Table 27 - Error Result of 200 Single-Timestep Simulation Runs (P=8, K=64)
 FFT (SFXP) BSP (SFXP) Avg. Energy Rel. Err Max. Energy Rel. Err Avg. Force RMS Rel. Err Max. Force RMS Rel. Err Rel. Error < 1e-5 {14.26} {1.21} 7.55E-07 2.12E-06 3.67E-05 4.76E-04 FALSE {14.26} {1.24} 6.87E-07 1.45E-06 4.01E-06 3.92E-05 FALSE {14.26} {1.27} 6.11E-07 1.17E-06 3.35E-06 2.08E-05 FALSE {14.26} {1.30} 6.01E-07 1.03E-06 2.06E-06 1.12E-05 FALSE {14.30} {1.21} 7.16E-07 1.78E-06 5.29E-06 8.27E-04 FALSE {14.30} {1.24} 5.81E-07 1.00E-06 3.98E-06 3.89E-05 FALSE {14.30} {1.27} 5.99E-07 1.28E-06 1.98E-06 9.80E-06 TRUE {14.30} {1.30} 5.70E-07 1.01E-06 1.70E-06 7.80E-06 TRUE

### 7.2.1.Effect of the B-Spline Calculation Precision

This section shows the effect of the B-Spline coefficient and derivative calculation precision on the magnitude of the reciprocal energy and forces error. Three precision analysis plots with a constant FFT calculation precision of {14.30} are shown in Figure 61 to Figure 63. These graphs are plotted with the simulation data shown in Tables 25 and 26 and the BSP_FRAC in these plots represents the number of fractional bits used in the B-Spline calculation. In these plots, the effect of increasing B-Spline calculation precision on the magnitude of the relative error is shown. Figure 61 shows the effect on the relative error of the energy, Figure 62 shows the effect on the maximum absolute error of the forces, and Figure 63 shows the effect on the RMS relative error of the forces.
As seen from the plots, an increase in the B-Spline calculation precision leads to an increase in the relative accuracy of the energy and forces calculation. However, the increase is saturated at a minimum relative error of ~1x10-6. This accuracy limitation can be caused by the input variables precision and also by the FFT calculation precision. Also observed from the plots is that a higher interpolation order and a larger grid size can lead to a higher relative error in both energy and forces. This is because the higher interpolation order and the larger grid size would mean more calculations are carried out and thus, the accumulated error will increase.

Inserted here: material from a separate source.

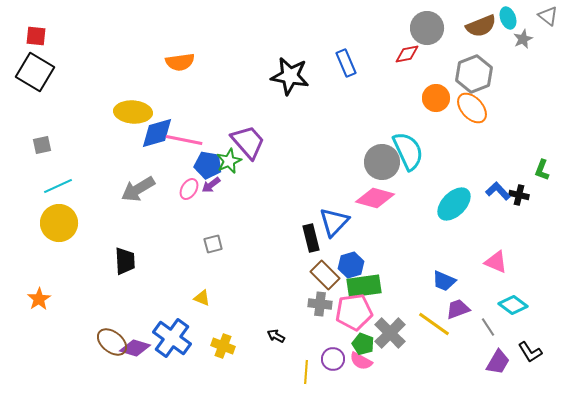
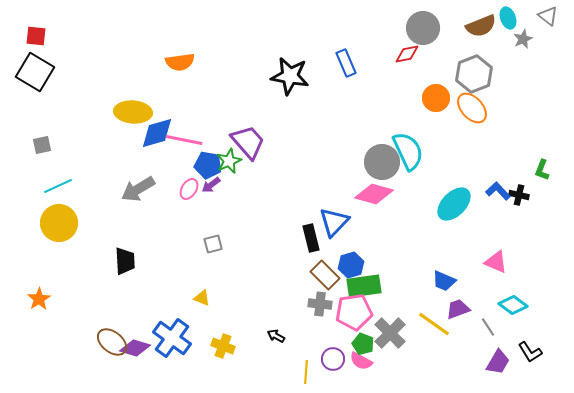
gray circle at (427, 28): moved 4 px left
pink diamond at (375, 198): moved 1 px left, 4 px up
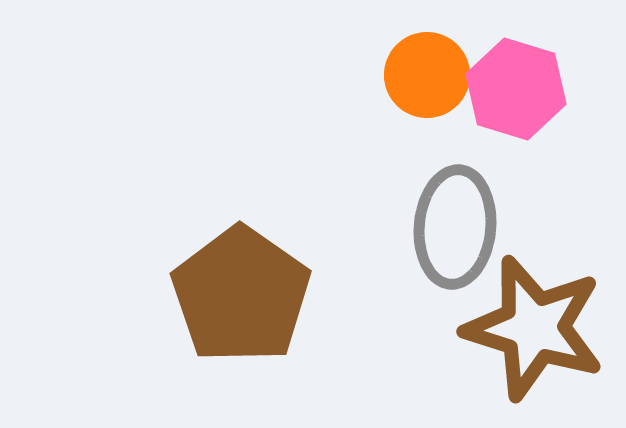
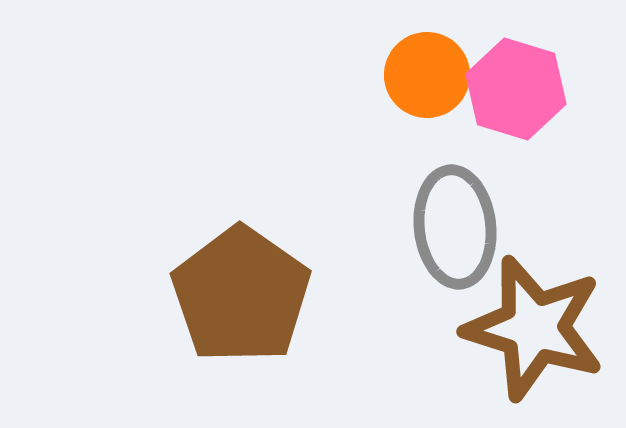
gray ellipse: rotated 11 degrees counterclockwise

Figure 61 - Effect of the B-Spline Precision on Energy Relative Error

Figure 62 - Effect of the B-Spline Precision on Force ABS Error

Figure 63 - Effect of the B-Spline Precision on Force RMS Relative Error

### 7.2.2.Effect of the FFT Calculation Precision

Similar to Section 5.2.1, this section shows the effect of the FFT calculation precision on the magnitude of the reciprocal energy and forces error. Three precision analysis plots with a constant B-Spline calculation precision of {1.27} are shown in Figure 64 to Figure 66. These graphs are plotted with the simulation data shown in Tables 25 and 26 and the FFT_FRAC in these plots represents the number of fractional bits used in the FFT calculation. In these plots, the effect of increasing FFT calculation precision on the magnitude of the relative error is shown. Figure 64 shows the effect on the relative error of the energy, Figure 65 shows the effect on the maximum absolute error of the forces, and Figure 66 shows the effect on the RMS relative error of the forces.
As seen from the plots, increasing the FFT calculation precision decreases the relative error of the energy and forces calculation down to a minimum relative error of ~1x10-6. This accuracy limitation can be caused by the input variable precision.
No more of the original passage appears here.